Exercise directions:
Each line from the one containing "Aktueller Preis" to the end of the records should be copied exactly, and no other line.

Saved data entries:

____

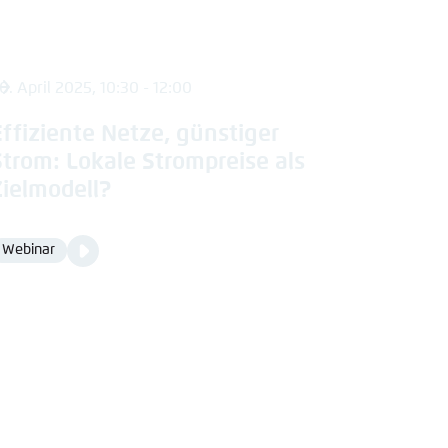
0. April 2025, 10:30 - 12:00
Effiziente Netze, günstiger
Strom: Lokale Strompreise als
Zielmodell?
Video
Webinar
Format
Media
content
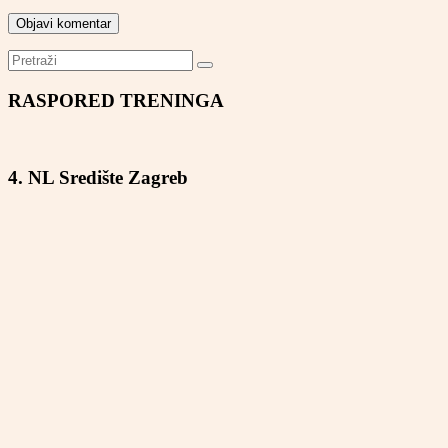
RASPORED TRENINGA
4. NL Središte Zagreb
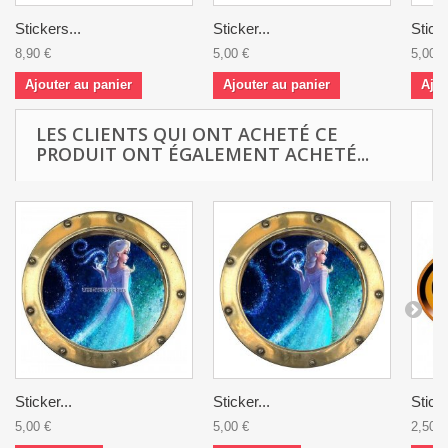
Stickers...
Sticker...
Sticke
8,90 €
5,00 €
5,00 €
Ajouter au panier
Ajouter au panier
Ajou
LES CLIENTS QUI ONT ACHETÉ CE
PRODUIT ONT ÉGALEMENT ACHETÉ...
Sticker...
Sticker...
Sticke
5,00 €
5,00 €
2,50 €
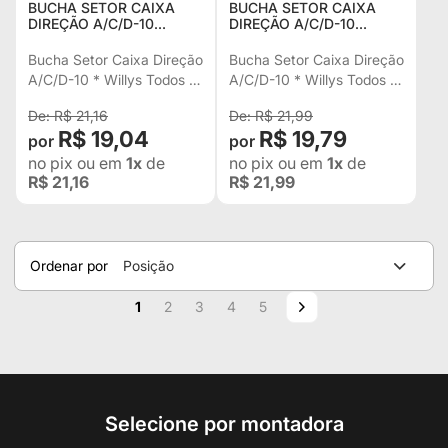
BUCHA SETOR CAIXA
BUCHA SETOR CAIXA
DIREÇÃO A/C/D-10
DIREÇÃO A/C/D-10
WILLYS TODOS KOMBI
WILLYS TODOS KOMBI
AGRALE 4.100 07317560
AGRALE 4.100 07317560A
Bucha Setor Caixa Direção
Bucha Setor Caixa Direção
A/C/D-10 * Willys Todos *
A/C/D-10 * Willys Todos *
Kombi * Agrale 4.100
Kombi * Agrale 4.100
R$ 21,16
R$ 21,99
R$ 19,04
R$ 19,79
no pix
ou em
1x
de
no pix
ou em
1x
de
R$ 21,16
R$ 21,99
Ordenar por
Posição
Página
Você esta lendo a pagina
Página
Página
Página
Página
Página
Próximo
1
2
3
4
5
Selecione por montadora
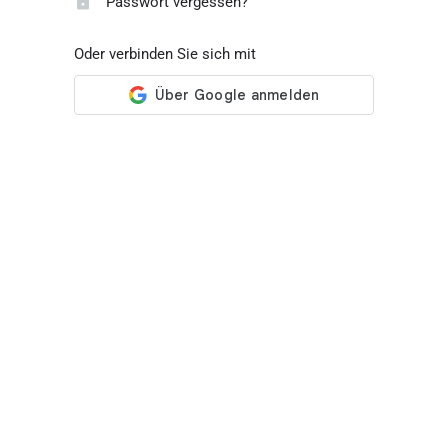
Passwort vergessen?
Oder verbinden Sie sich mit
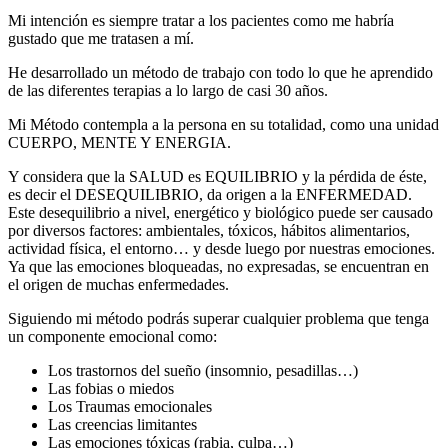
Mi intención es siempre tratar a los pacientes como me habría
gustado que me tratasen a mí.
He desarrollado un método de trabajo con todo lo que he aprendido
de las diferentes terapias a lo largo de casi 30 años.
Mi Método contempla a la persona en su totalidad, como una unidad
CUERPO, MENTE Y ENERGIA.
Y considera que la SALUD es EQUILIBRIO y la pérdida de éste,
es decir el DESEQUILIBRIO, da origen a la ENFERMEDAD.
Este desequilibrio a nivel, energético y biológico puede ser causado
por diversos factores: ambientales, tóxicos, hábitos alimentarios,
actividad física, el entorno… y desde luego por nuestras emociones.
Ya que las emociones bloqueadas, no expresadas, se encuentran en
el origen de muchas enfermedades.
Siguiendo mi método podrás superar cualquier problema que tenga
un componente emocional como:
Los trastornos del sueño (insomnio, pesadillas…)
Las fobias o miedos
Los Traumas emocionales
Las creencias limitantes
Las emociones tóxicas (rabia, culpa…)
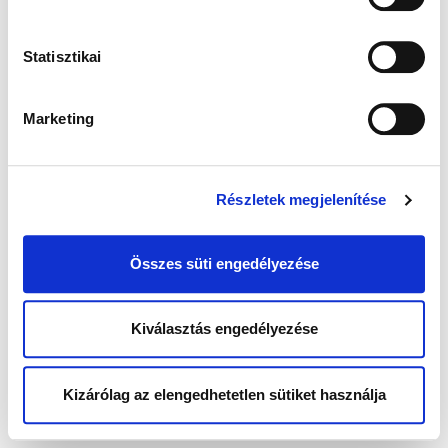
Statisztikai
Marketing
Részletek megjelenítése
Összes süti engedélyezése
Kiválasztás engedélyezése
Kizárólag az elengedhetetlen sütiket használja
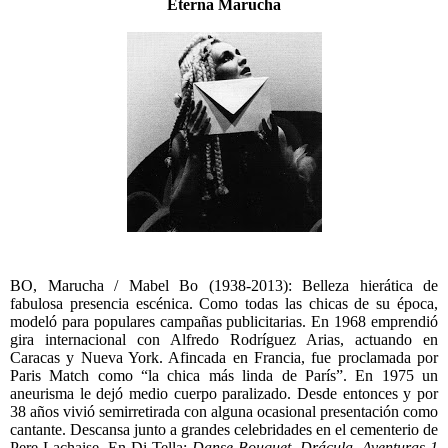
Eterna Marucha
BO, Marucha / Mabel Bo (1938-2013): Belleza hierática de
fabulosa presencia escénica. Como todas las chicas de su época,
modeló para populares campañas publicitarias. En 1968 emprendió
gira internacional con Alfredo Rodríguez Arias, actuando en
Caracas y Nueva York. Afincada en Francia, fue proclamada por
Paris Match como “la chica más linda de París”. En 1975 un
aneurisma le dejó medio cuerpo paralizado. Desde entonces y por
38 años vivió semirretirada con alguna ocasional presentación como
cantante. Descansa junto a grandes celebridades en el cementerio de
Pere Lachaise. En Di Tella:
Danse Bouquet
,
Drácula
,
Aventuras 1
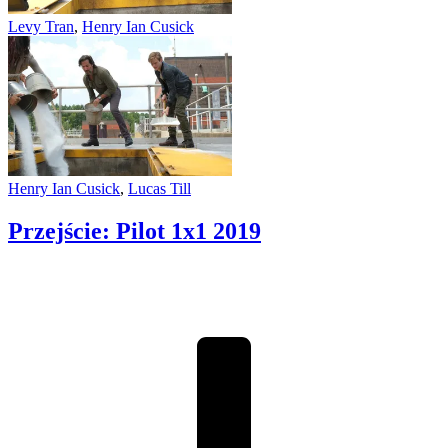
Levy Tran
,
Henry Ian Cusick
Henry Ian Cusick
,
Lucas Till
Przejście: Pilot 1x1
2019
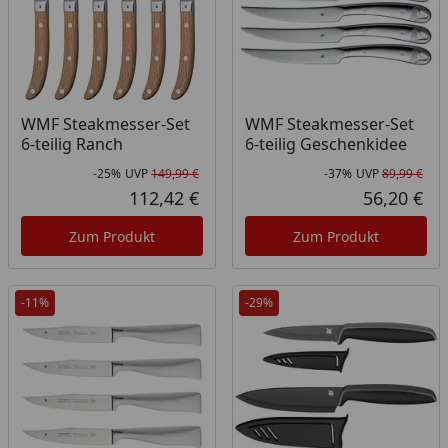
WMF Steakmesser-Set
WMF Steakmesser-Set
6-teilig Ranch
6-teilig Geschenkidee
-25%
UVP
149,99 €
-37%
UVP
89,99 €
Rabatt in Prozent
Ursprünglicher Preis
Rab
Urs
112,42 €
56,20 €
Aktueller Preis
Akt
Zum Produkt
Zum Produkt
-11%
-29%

____

Answer section:
Aktueller Preis
Akt
Zum Produkt
Zum Produkt
-11%
-29%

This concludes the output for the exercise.